Teresa Chahine: So bibliotherapy means that the person themself can process their feelings through these—

Hafeezah Muhammad: Narratives, books.

Teresa Chahine: ... through these stories, and then it’s like they are their own therapy. Are people around the world able to access this? I’m from Lebanon and my best friend’s son, is he able to access this?

Hafeezah Muhammad: The app is downloaded anywhere, so we can have download anywhere. So if they want to download it. Right now it’s in English, but we’re working to translate it into top 10 languages in the world. Our first module was anxiety, which is the most prevalent disorder today. And then we have depression; that’s coming up soon. So we have about 12 models that’s written. Right now, we go through a process where we’d go through illustration, animation to be able to put it in there. So it’s a process, but we have Hollywood writers from the strike who writes for Nickelodeon and they write with our clinical writers to make it fun and engaging.

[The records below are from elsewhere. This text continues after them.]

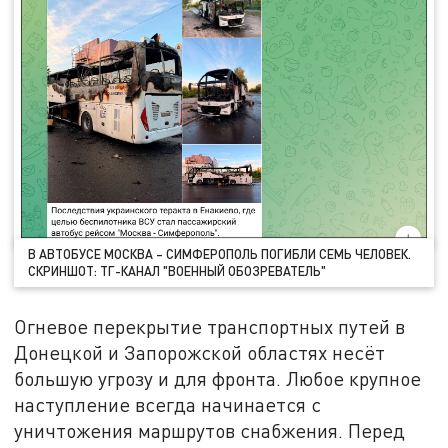
В АВТОБУСЕ МОСКВА – СИМФЕРОПОЛЬ ПОГИБЛИ СЕМЬ ЧЕЛОВЕК.
СКРИНШОТ: ТГ-КАНАЛ "ВОЕННЫЙ ОБОЗРЕВАТЕЛЬ"
Огневое перекрытие транспортных путей в
Донецкой и Запорожской областях несёт
большую угрозу и для фронта. Любое крупное
наступление всегда начинается с
уничтожения маршрутов снабжения. Перед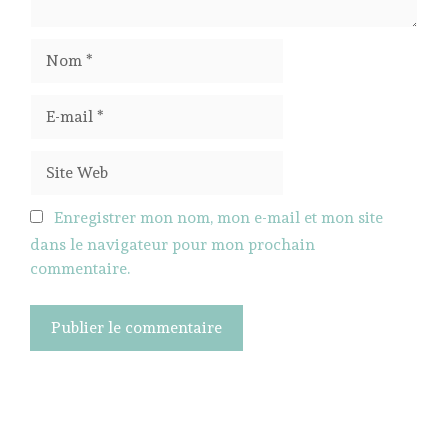
Nom
E-
mail
Site
Web
Enregistrer mon nom, mon e-mail et mon site
dans le navigateur pour mon prochain
commentaire.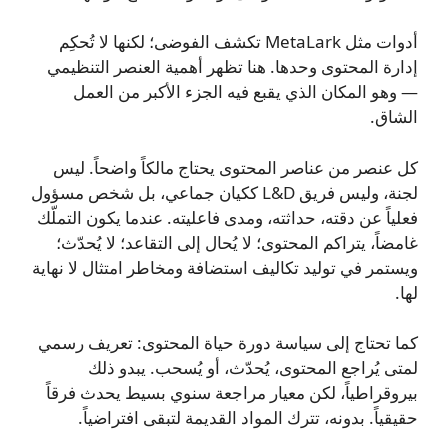
أدوات مثل MetaLark تكشف الفوضى؛ لكنها لا تُحكِم
إدارة المحتوى وحدها. هنا تظهر أهمية العنصر التنظيمي
— وهو المكان الذي يقبع فيه الجزء الأكبر من العمل
الشاق.
كل عنصر من عناصر المحتوى يحتاج مالكاً واضحاً. ليس
لجنة، وليس فريق L&D ككيان جماعي، بل شخص مسؤول
فعلياً عن دقته، حداثته، ومدى فاعليته. عندما يكون التملّك
غامضاً، يتراكم المحتوى؛ لا يُحال إلى التقاعد؛ لا يُحدّث؛
ويستمر في توليد تكاليف استضافة ومخاطر امتثال لا نهاية
لها.
كما تحتاج إلى سياسة دورة حياة المحتوى: تعريف رسمي
لمتى يُراجع المحتوى، يُحدّث، أو يُسحب. يبدو ذلك
بيروقراطياً، لكن معيار مراجعة سنوي بسيط يحدث فرقاً
حقيقياً. بدونه، تترك المواد القديمة لتبقى افتراضياً.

Teresa Chahine: That is so cool.

Hafeezah Muhammad: Yeah. I know, right?

Teresa Chahine: Oh, my gosh. Okay, excellent. So anyone can download this app and use bibliotherapy.

Hafeezah Muhammad: Anyone can download it. Yes.

Teresa Chahine: Okay. So thanks for that background. So now I want to get to the part I was really excited to ask you about. How on earth did you raise $9 million in the current climate? Tell us about the synergies that happened that allowed the money to flow and also any challenges you faced.

Hafeezah Muhammad: So I’m a first-time funder, and I look back at my first pitch deck; it was horrible by the way, so probably that’s one of the reasons why I didn’t get any funding. But it was really horrible. And as I looked, everything I said that I wanted to do on that first pitch deck, 90% of it we accomplished. So what happened is that as time went by, as a first-time funder, I think people took notice that we were doing what we’d say we were going to do. We were capital-efficient where we were not able to raise significant amount of capital, and then we were able to maintain, where some startups who raised a lot of money in times when we couldn’t raise, we are still alive.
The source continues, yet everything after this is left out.